#### Data in this exercise

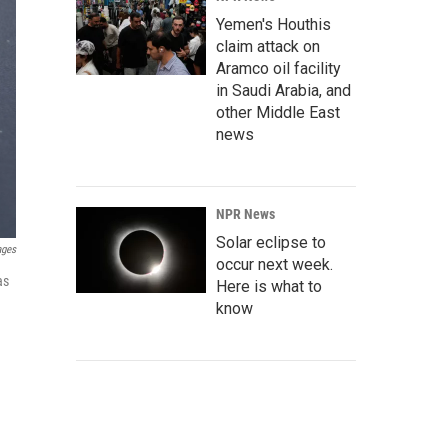
Yemen's Houthis
claim attack on
Aramco oil facility
in Saudi Arabia, and
other Middle East
news
NPR News
Solar eclipse to
ages
occur next week.
as
Here is what to
know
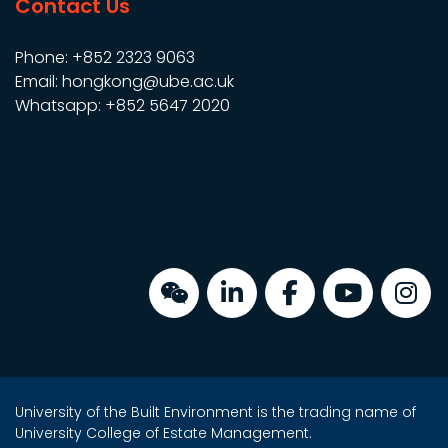
Contact Us
Phone: +852 2323 9063
Email: hongkong@ube.ac.uk
Whatsapp: +852 5647 2020
University of the Built Environment is the trading name of
University College of Estate Management.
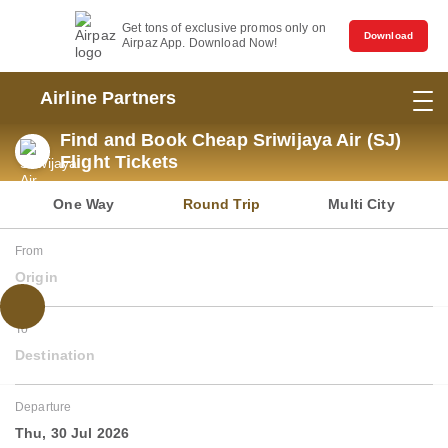
Get tons of exclusive promos only on
Download
Airpaz App. Download Now!
Airline Partners
Find and Book Cheap Sriwijaya Air (SJ)
Flight Tickets
One Way
Round Trip
Multi City
From
Origin
To
Destination
Departure
Thu, 30 Jul 2026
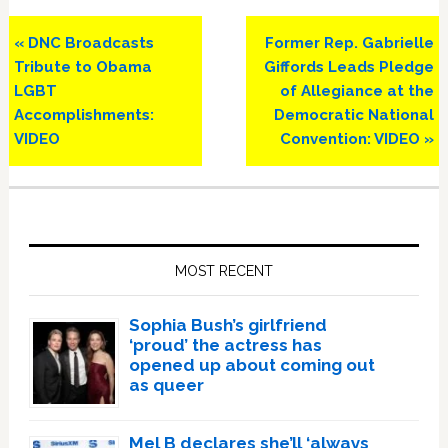
Previous
Next
« DNC Broadcasts
Former Rep. Gabrielle
Post:
Post:
Tribute to Obama
Giffords Leads Pledge
LGBT
of Allegiance at the
Accomplishments:
Democratic National
VIDEO
Convention: VIDEO »
Primary
Sidebar
MOST RECENT
Sophia Bush’s girlfriend
‘proud’ the actress has
opened up about coming out
as queer
Mel B declares she’ll ‘always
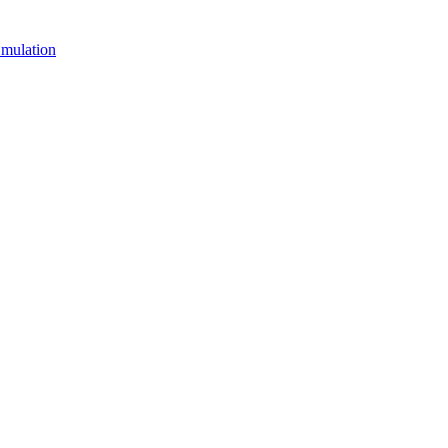
mulation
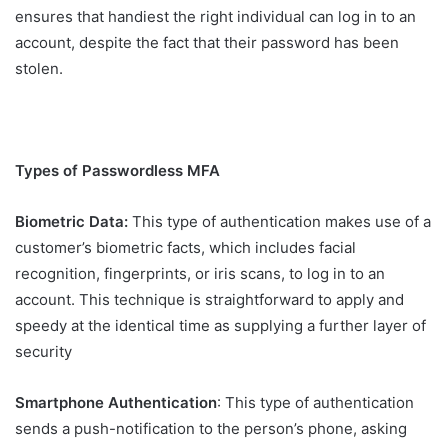
ensures that handiest the right individual can log in to an
account, despite the fact that their password has been
stolen.
Types of Passwordless MFA
Biometric Data:
This type of authentication makes use of a
customer’s biometric facts, which includes facial
recognition, fingerprints, or iris scans, to log in to an
account. This technique is straightforward to apply and
speedy at the identical time as supplying a further layer of
security
Smartphone Authentication
: This type of authentication
sends a push-notification to the person’s phone, asking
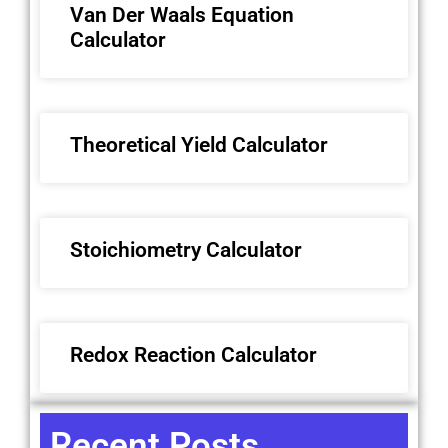
Van Der Waals Equation
Calculator
Theoretical Yield Calculator
Stoichiometry Calculator
Redox Reaction Calculator
Recent Posts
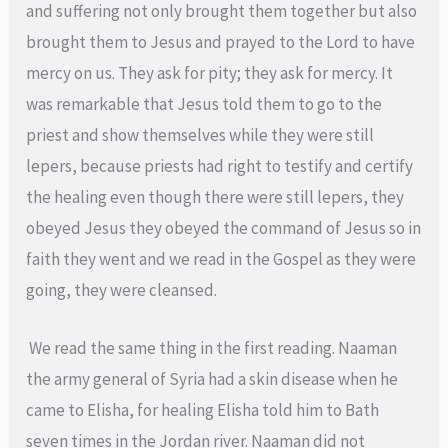
and suffering not only brought them together but also
brought them to Jesus and prayed to the Lord to have
mercy on us. They ask for pity; they ask for mercy. It
was remarkable that Jesus told them to go to the
priest and show themselves while they were still
lepers, because priests had right to testify and certify
the healing even though there were still lepers, they
obeyed Jesus they obeyed the command of Jesus so in
faith they went and we read in the Gospel as they were
going, they were cleansed.
We read the same thing in the first reading. Naaman
the army general of Syria had a skin disease when he
came to Elisha, for healing Elisha told him to Bath
seven times in the Jordan river. Naaman did not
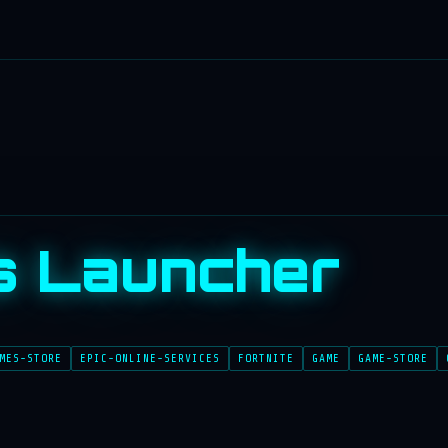
s Launcher
MES-STORE
EPIC-ONLINE-SERVICES
FORTNITE
GAME
GAME-STORE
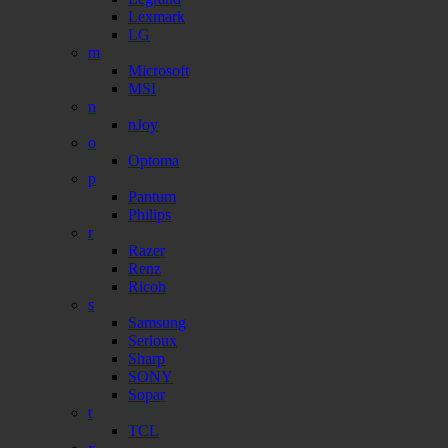
Lexmark
LG
m
Microsoft
MSI
n
nJoy
o
Optoma
p
Pantum
Philips
r
Razer
Renz
Ricoh
s
Samsung
Serioux
Sharp
SONY
Sopar
t
TCL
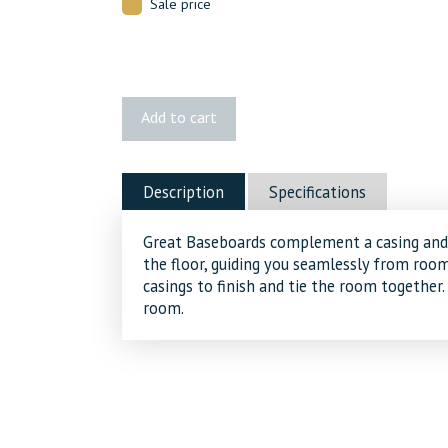
Sale price
405A
Add to cart
MDF
Baseboard
quantity
Description
Specifications
Great Baseboards complement a casing and 
the floor, guiding you seamlessly from ro
casings to finish and tie the room together.
room.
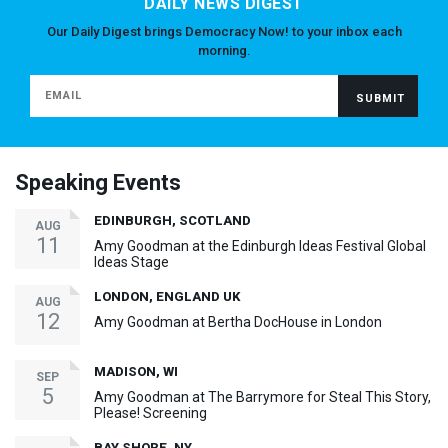
DAILY NEWS DIGEST
Our Daily Digest brings Democracy Now! to your inbox each
morning.
Speaking Events
EDINBURGH, SCOTLAND
AUG
11
Amy Goodman at the Edinburgh Ideas Festival Global
Ideas Stage
LONDON, ENGLAND UK
AUG
12
Amy Goodman at Bertha DocHouse in London
MADISON, WI
SEP
5
Amy Goodman at The Barrymore for Steal This Story,
Please! Screening
BAY SHORE, NY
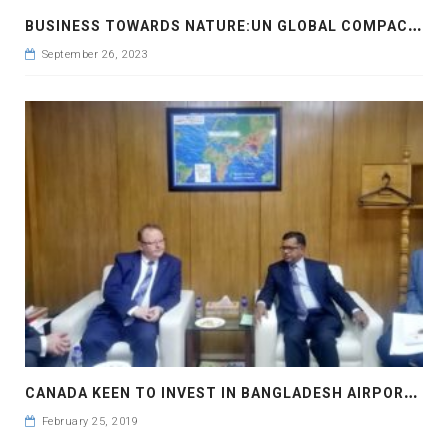
B
USINESS TOWARDS NATURE:UN GLOBAL COMPACT LEADERS SUMMIT 2023 #GCLEADERSSUMMIT
September 26, 2023
C
ANADA KEEN TO INVEST IN BANGLADESH AIRPORTS
February 25, 2019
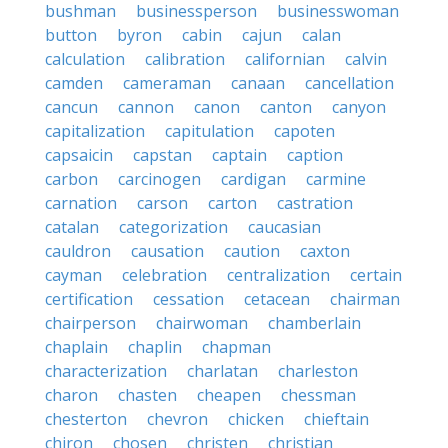
bushman
businessperson
businesswoman
button
byron
cabin
cajun
calan
calculation
calibration
californian
calvin
camden
cameraman
canaan
cancellation
cancun
cannon
canon
canton
canyon
capitalization
capitulation
capoten
capsaicin
capstan
captain
caption
carbon
carcinogen
cardigan
carmine
carnation
carson
carton
castration
catalan
categorization
caucasian
cauldron
causation
caution
caxton
cayman
celebration
centralization
certain
certification
cessation
cetacean
chairman
chairperson
chairwoman
chamberlain
chaplain
chaplin
chapman
characterization
charlatan
charleston
charon
chasten
cheapen
chessman
chesterton
chevron
chicken
chieftain
chiron
chosen
christen
christian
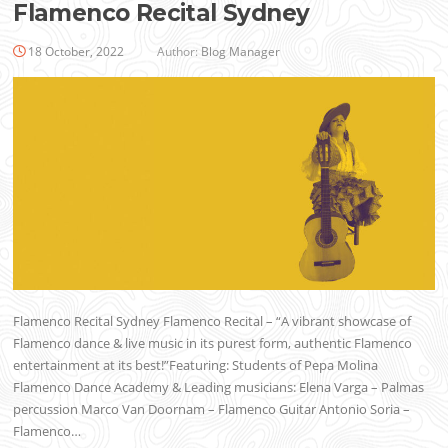
Flamenco Recital Sydney
18 October, 2022
Author:
Blog Manager
Flamenco Recital Sydney Flamenco Recital – “A vibrant showcase of
Flamenco dance & live music in its purest form, authentic Flamenco
entertainment at its best!”Featuring: Students of Pepa Molina
Flamenco Dance Academy & Leading musicians: Elena Varga – Palmas
percussion Marco Van Doornam – Flamenco Guitar Antonio Soria –
Flamenco…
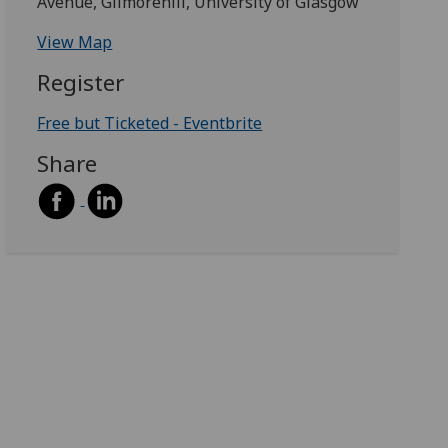
Avenue, Gilmorehill, University of Glasgow
View Map
Register
Free but Ticketed - Eventbrite
Share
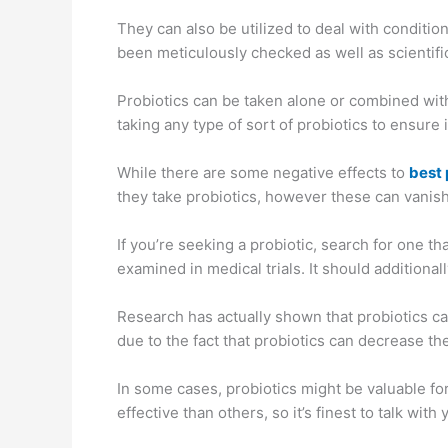
They can also be utilized to deal with conditions
been meticulously checked as well as scientifi
Probiotics can be taken alone or combined with
taking any type of sort of probiotics to ensure it
While there are some negative effects to
best 
they take probiotics, however these can vanish
If you’re seeking a probiotic, search for one t
examined in medical trials. It should addition
Research has actually shown that probiotics can
due to the fact that probiotics can decrease th
In some cases, probiotics might be valuable for
effective than others, so it’s finest to talk wi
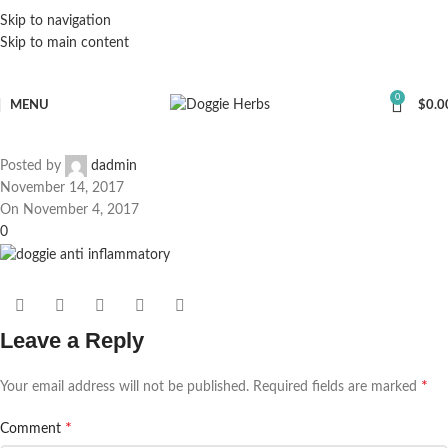
Skip to navigation
Skip to main content
0
MENU
$
0.0
Posted by
dadmin
November 14, 2017
On November 4, 2017
0
Leave a Reply
*
Your email address will not be published.
Required fields are marked
*
Comment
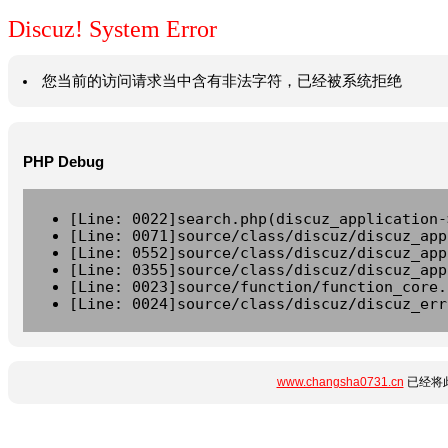
Discuz! System Error
您当前的访问请求当中含有非法字符，已经被系统拒绝
PHP Debug
[Line: 0022]search.php(discuz_application-
[Line: 0071]source/class/discuz/discuz_app
[Line: 0552]source/class/discuz/discuz_app
[Line: 0355]source/class/discuz/discuz_app
[Line: 0023]source/function/function_core.
[Line: 0024]source/class/discuz/discuz_err
www.changsha0731.cn
已经将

#### Requirement
Quote, please, every line of the material above from its start through the line that has "Theoretical Yield Calculator", reproducing the words exactly and dropping any images.

#### Response for this exercise
Yemen's Houthis
claim attack on
Aramco oil facility
in Saudi Arabia, and
other Middle East
news
NPR News
Solar eclipse to
ages
occur next week.
as
Here is what to
know
Contact Us
Phone: +852 2323 9063
Email: hongkong@ube.ac.uk
Whatsapp: +852 5647 2020
University of the Built Environment is the trading name of
University College of Estate Management.
Get tons of exclusive promos only on
Download
Airpaz App. Download Now!
Airline Partners
Find and Book Cheap Sriwijaya Air (SJ)
Flight Tickets
One Way
Round Trip
Multi City
From
Origin
To
Destination
Departure
Thu, 30 Jul 2026
Previous
Next
« DNC Broadcasts
Former Rep. Gabrielle
Post:
Post:
Tribute to Obama
Giffords Leads Pledge
LGBT
of Allegiance at the
Accomplishments:
Democratic National
VIDEO
Convention: VIDEO »
Primary
Sidebar
MOST RECENT
Sophia Bush’s girlfriend
‘proud’ the actress has
opened up about coming out
as queer
Mel B declares she’ll ‘always
mulation
ensures that handiest the right individual can log in to an
account, despite the fact that their password has been
stolen.
Types of Passwordless MFA
Biometric Data:
This type of authentication makes use of a
customer’s biometric facts, which includes facial
recognition, fingerprints, or iris scans, to log in to an
account. This technique is straightforward to apply and
speedy at the identical time as supplying a further layer of
security
Smartphone Authentication
: This type of authentication
sends a push-notification to the person’s phone, asking
Van Der Waals Equation
Calculator
Theoretical Yield Calculator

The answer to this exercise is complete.